Nach langer Krankheit fasst ein Mann auf dem ersten Arbeitsmarkt Fuß, auch dank der Firma LGI. Diese wird dafür ausgezeichnet.

Herrenberg - Waren verpacken ist der kleinste Teil von Gerald Strittmatters Arbeit. Der Fachlagerist macht am Herrenberger Standort des Unternehmens LGI Pakete vor allem für Kunden in Süddeutschland und der Schweiz fertig. Schnelligkeit ist dabei gefragt, aber auch Präzision. Wohin muss das Paket? Welche Teile gehören hinein? Diese Informationen ruft der Verpackungsexperte auf einem Bildschirm an seinem Arbeitsplatz ab. Auch ein Logistiker braucht heute detaillierte Computerkenntnisse.

 

Gerald Strittmatter erledigt seinen Job sehr routiniert. An einen Kunden in der Schweiz gehen Elektroteile. Der 34-Jährige legt die Waren in einen Karton, polstert diesen mit Füllfolie aus. Dann wird das Päckchen verklebt. Strittmatter druckt den Adressaufkleber aus. Der kommt auf den Karton, dazu der Hinweis „Export“. Fertig. Ruhig, aber zügig arbeitet der Logistiker seine Auftragsliste ab. Nichts deutet darauf hin, dass er jahrelang arbeitslos war, sich keinen Job zutraute. Offen spricht der Mann, der täglich von seinem Heimatort Nagold zum Logistikunternehmen nach Herrenberg-Gültstein pendelt, über die vergangenen schwierigen Jahre.

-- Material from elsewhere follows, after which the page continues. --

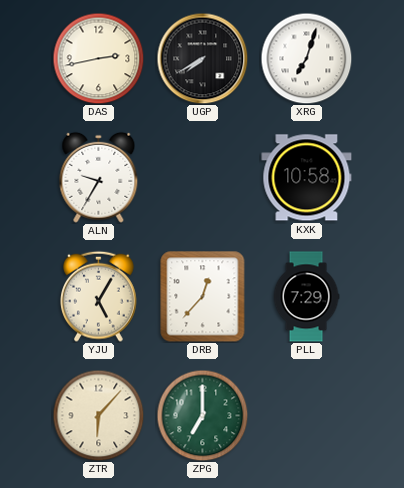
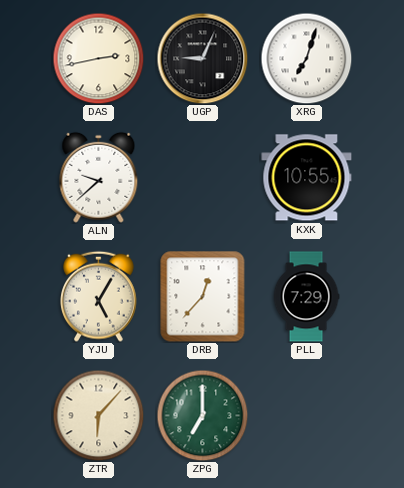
UGP: 7:40 -> 9:04
ALN: 9:35 -> 9:38
KXK: 10:58 -> 10:55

Lange Jahre der Arbeitslosigkeit

Eine Ausbildung zum Gas- und Wasserinstallateur musste er im zweiten Lehrjahr wegen einer psychischen Erkrankung abbrechen. Lange habe er sich danach nicht zugetraut, jemals wieder auf dem Arbeitsmarkt Fuß zu fassen. Der Einstieg gelang ihm über ein Praktikum in einer Behindertenwerkstatt der Gemeinnützigen Werk- und Wohnstätten (GWW). Dies führte zu einer Ausbildung im Bereich Logistik – ebenfalls bei den GWW. Doch Gerald Strittmatter wollte mehr.

„Er hatte den unbedingten Willen, aus der GWW-Werkstatt heraus zu kommen“, berichtet Monika Fall. Sie arbeitet bei der Firma 1a Zugang, einem Tochterunternehmen der GWW. Als Jobcoach ist es ihr Ziel, Menschen auf ihrem Weg in den ersten Arbeitsmarkt zu begleiten. Gerald Strittmatter ist dies gelungen. Seit einem Jahr hat er einen Vertrag bei LGI.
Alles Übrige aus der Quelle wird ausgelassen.